Top of Data for this exercise

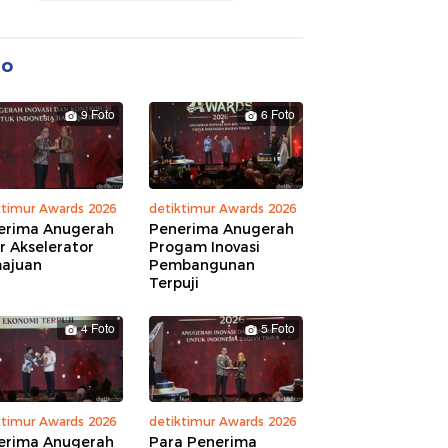
to
9 Foto
6 Foto
ktimur Awards 2026
detiktimur Awards 2026
erima Anugerah
Penerima Anugerah
r Akselerator
Progam Inovasi
ajuan
Pembangunan
Terpuji
4 Foto
5 Foto
ktimur Awards 2026
detiktimur Awards 2026
erima Anugerah
Para Penerima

Bottom of Data for this exercise

(Aim of the task): Return the records word for word, leaving every picture out of the copy.

(Task result):
to
9 Foto
6 Foto
ktimur Awards 2026
detiktimur Awards 2026
erima Anugerah
Penerima Anugerah
r Akselerator
Progam Inovasi
ajuan
Pembangunan
Terpuji
4 Foto
5 Foto
ktimur Awards 2026
detiktimur Awards 2026
erima Anugerah
Para Penerima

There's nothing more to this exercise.